### TASK OBJECTIVE
Show the lines below where "עמוד" occurs.

### RECORDS SHOWN
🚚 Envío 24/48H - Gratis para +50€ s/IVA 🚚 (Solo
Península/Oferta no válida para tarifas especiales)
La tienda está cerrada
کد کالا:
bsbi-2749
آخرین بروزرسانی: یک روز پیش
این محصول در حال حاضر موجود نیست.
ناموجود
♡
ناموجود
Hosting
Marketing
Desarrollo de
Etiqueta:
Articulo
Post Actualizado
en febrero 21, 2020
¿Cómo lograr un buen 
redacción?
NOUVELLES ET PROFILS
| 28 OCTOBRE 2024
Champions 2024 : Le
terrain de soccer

==

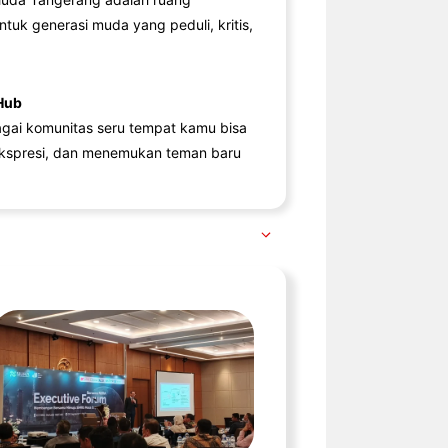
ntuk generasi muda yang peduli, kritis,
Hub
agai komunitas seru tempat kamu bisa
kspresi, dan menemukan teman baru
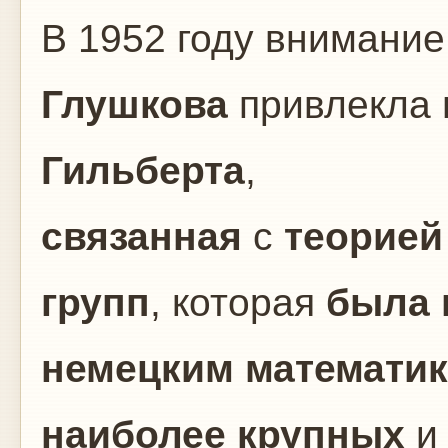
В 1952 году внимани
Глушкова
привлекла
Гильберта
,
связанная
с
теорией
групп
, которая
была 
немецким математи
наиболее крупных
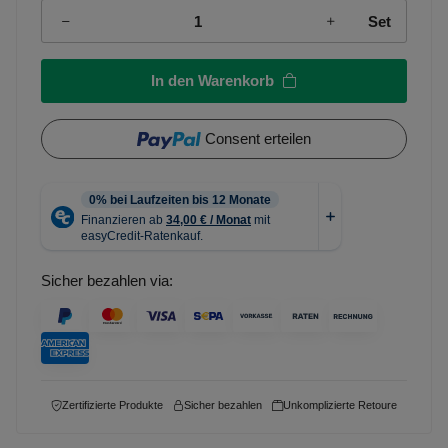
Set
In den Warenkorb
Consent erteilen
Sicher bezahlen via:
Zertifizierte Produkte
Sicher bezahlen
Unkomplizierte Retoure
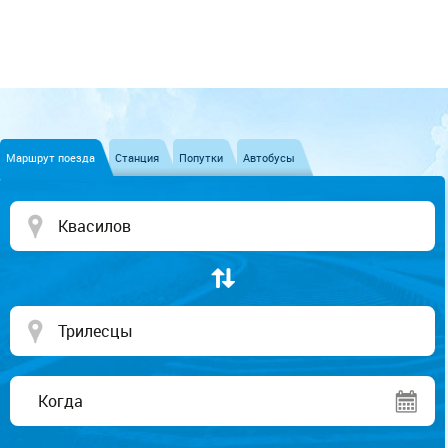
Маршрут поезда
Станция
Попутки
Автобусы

...

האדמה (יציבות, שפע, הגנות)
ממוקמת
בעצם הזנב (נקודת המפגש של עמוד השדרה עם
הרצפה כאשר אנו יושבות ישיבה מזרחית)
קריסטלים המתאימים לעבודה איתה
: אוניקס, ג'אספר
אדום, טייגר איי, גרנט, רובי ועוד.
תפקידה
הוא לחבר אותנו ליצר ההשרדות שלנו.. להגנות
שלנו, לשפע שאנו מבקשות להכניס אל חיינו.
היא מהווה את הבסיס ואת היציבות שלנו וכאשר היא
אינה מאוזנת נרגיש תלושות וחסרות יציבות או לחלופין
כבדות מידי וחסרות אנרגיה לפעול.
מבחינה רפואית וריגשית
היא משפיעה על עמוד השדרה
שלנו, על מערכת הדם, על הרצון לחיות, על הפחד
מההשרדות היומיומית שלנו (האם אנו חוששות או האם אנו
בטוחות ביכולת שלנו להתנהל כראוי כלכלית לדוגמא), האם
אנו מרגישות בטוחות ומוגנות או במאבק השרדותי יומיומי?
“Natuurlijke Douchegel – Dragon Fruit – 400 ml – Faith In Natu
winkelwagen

### YOUR SOLUTION
בעצם הזנב (נקודת המפגש של עמוד השדרה עם
היא משפיעה על עמוד השדרה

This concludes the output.